TASK OBJECTIVE
In your copy, repeat the records exactly and leave out the pictures.
DATASET EXTRACT Block Start
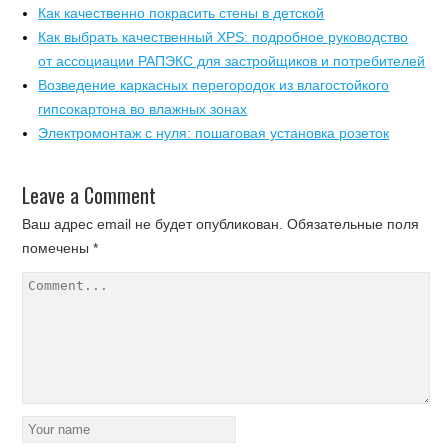
Как качественно покрасить стены в детской
Как выбрать качественный XPS: подробное руководство
от ассоциации РАПЭКС для застройщиков и потребителей
Возведение каркасных перегородок из влагостойкого
гипсокартона во влажных зонах
Электромонтаж с нуля: пошаговая установка розеток
Leave a Comment
Ваш адрес email не будет опубликован.
Обязательные поля
помечены
*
DATASET EXTRACT Block End
RESPONSE BELOW
Как качественно покрасить стены в детской
Как выбрать качественный XPS: подробное руководство
от ассоциации РАПЭКС для застройщиков и потребителей
Возведение каркасных перегородок из влагостойкого
гипсокартона во влажных зонах
Электромонтаж с нуля: пошаговая установка розеток
Leave a Comment
Ваш адрес email не будет опубликован.
Обязательные поля
помечены
*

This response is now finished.